Case Comment: Michael J Lonsdale (Electrical) Limited v Bresco Electrical Services Limited (In Liquidation) [2018] EWHC 2043 (TCC)

Articles
14 Sep 2018

Can an adjudicator have jurisdiction over claims for sums owed to a referring party in liquidation? The TCC has decided in Lonsdale v Bresco that insolvency set-off precludes adjudication of such claims.

Background

Bresco had agreed to perform electrical installation works for Lonsdale in August 2014. Those works were not completed and both parties alleged wrongful termination. Bresco later became insolvent and entered into liquidation in March 2015.

The present case concerns a Part 8 claim brought by Lonsdale against Bresco seeking (i) an injunction to prevent the bringing of an adjudication and (ii) a declaration that Bresco’s liquidation extinguished the claims it relied upon in the adjudication.
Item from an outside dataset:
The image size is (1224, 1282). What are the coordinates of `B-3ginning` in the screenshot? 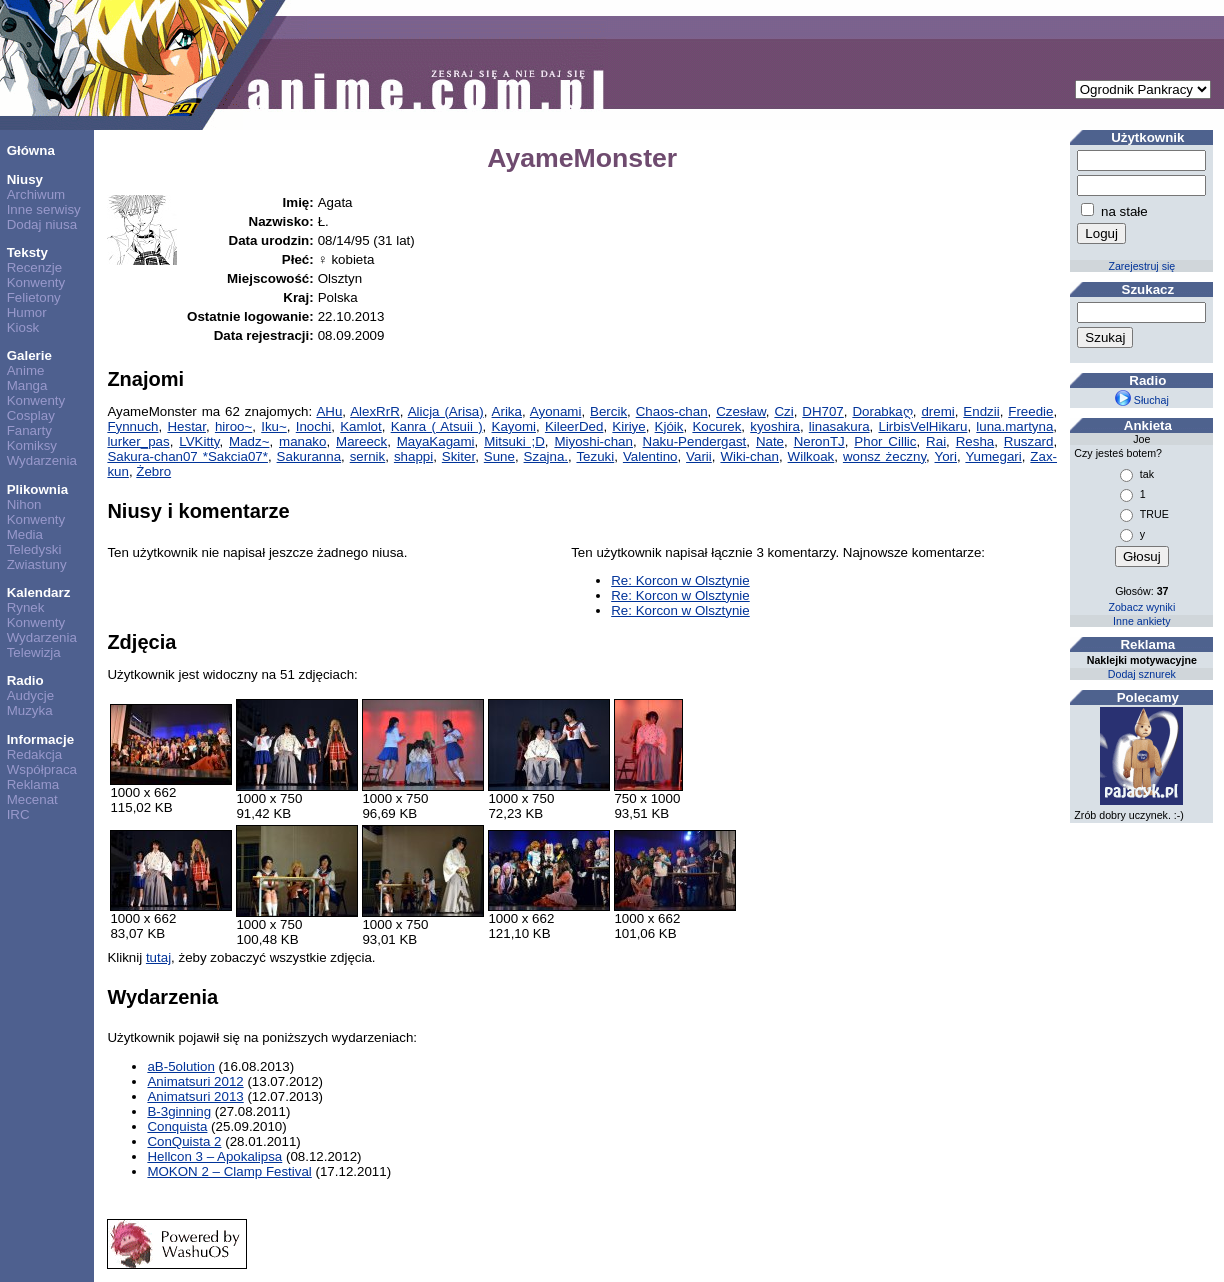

The key issue, as framed by Fraser J at paragraph [22], was ‘whether a company in liquidation can refer a dispute to an adjudication when that dispute includes determination of a claim for further sums said to be due to the referring party from a responding party.’

Decision

Fraser J held in favour of Lonsdale and granted the injunction and declaration. It was held that an adjudication could not be brought because the claims relied upon by Bresco could not be capable of separate enforcement after liquidation.
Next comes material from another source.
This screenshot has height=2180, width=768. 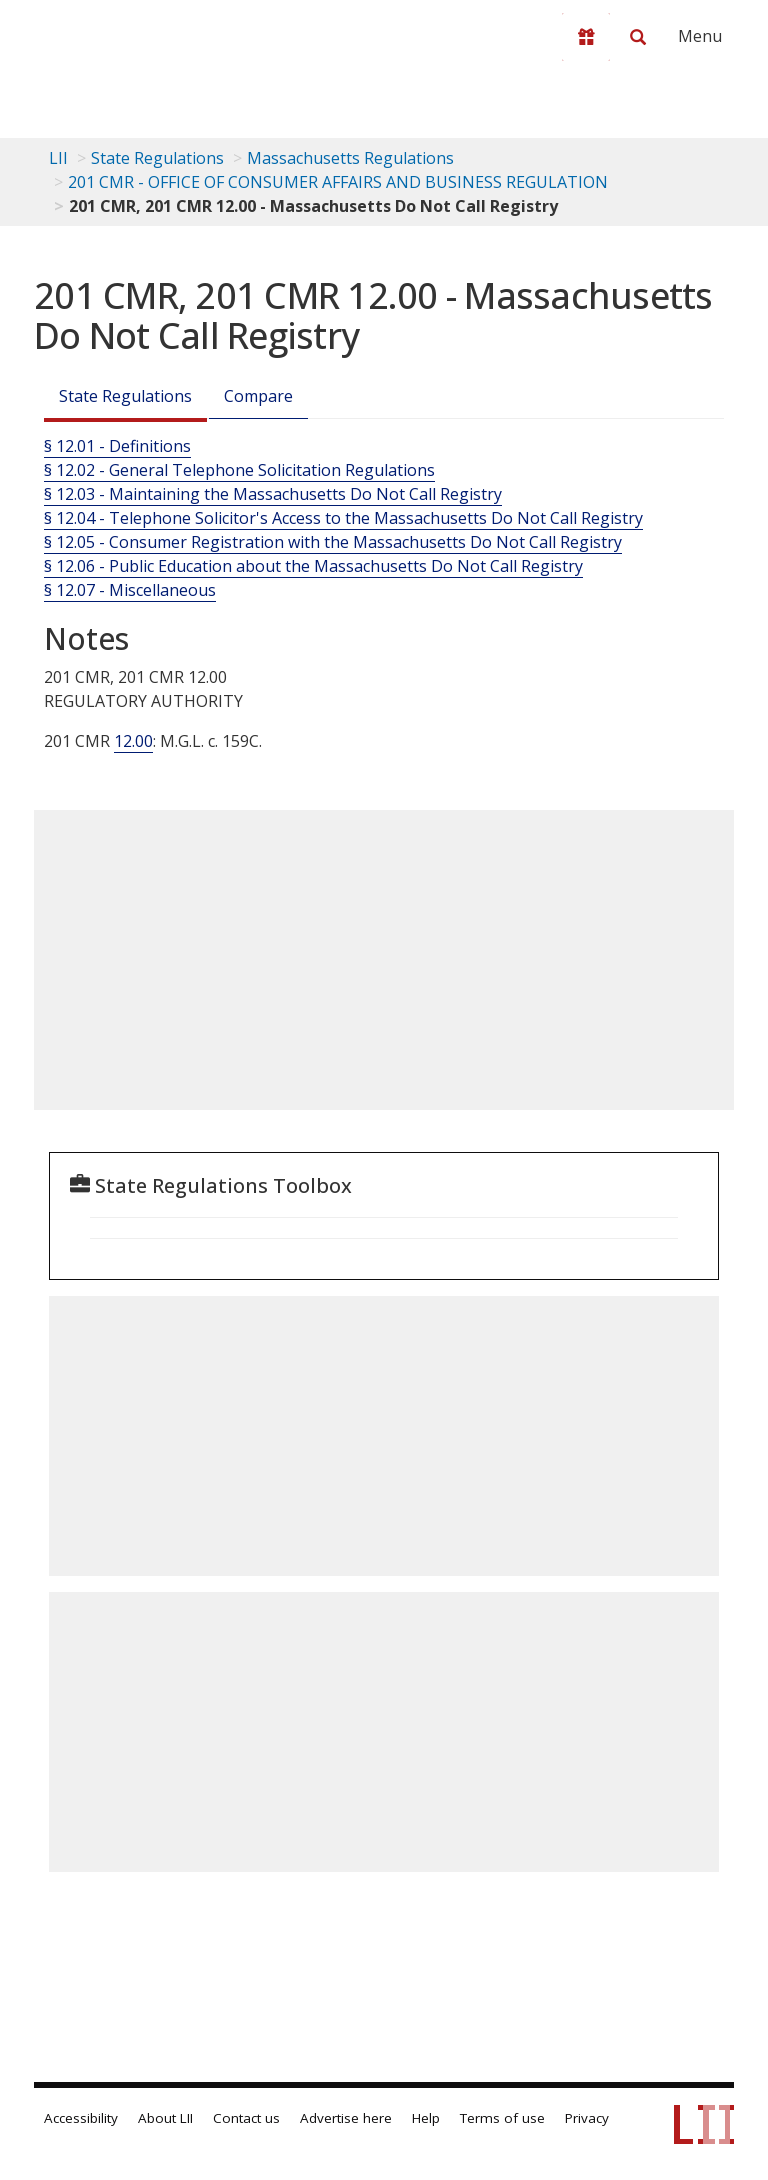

This resulted from the operation of r 14.25 of the Insolvency Rules 1986 which provided for the automatic set-off of mutual dealings between a company and a creditor upon liquidation of the company. The effect of that set-off, following Stein v Blake [1996] AC 243, was that claims for sums due from Lonsdale to Bresco and vice versa were set aside by a new claim that arose for the net balance.

As Fraser J noted, it was unnecessary for him to determine the conceptual issue as to whether those claims were totally extinguished by the set-off or whether the underlying rights persisted. It was sufficient that the claims were no longer capable of separate enforcement.
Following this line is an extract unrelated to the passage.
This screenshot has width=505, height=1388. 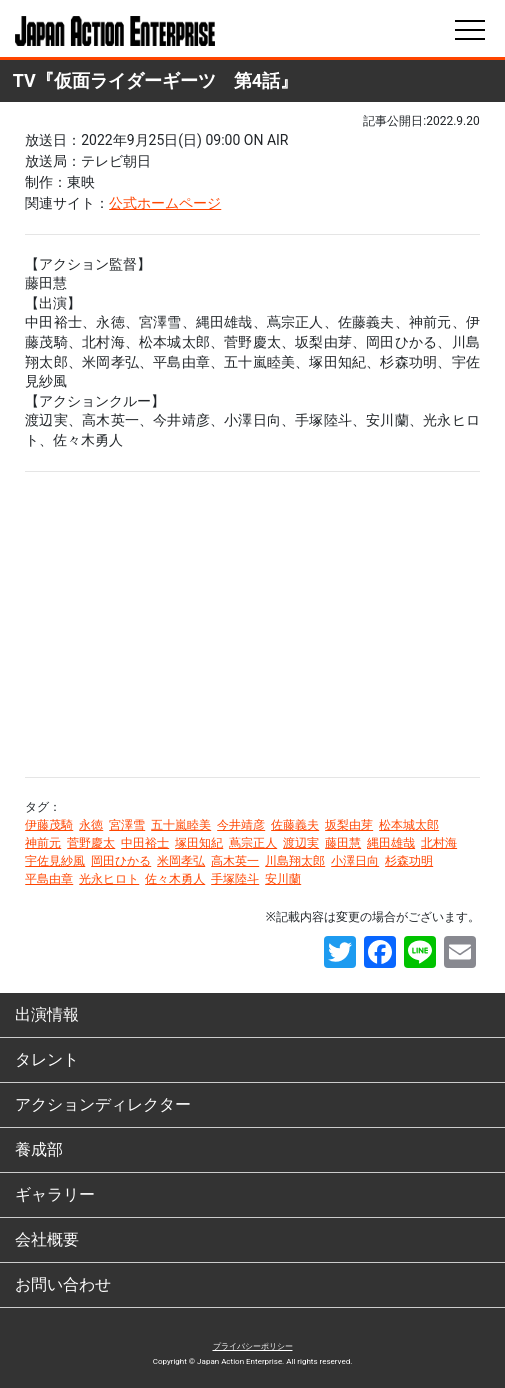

As for the new claim that arose for the net balance, it did not fall under the jurisdiction of the adjudication. This was because the claim for the net balance did not result from a dispute arising under the contract but rather from a dispute arising in liquidation.

As noted in the case, ‘many liquidators across the country regularly refer disputes to adjudication either separately to taking the account under the Insolvency Rules, as part of taking that account, or as practical steps to determine disputes between the company in liquidation and its counter-party to construction contracts.’ Following the decision in Lonsdale, it is now well established that adjudicators should resign if called upon to determine claims subject to set-off.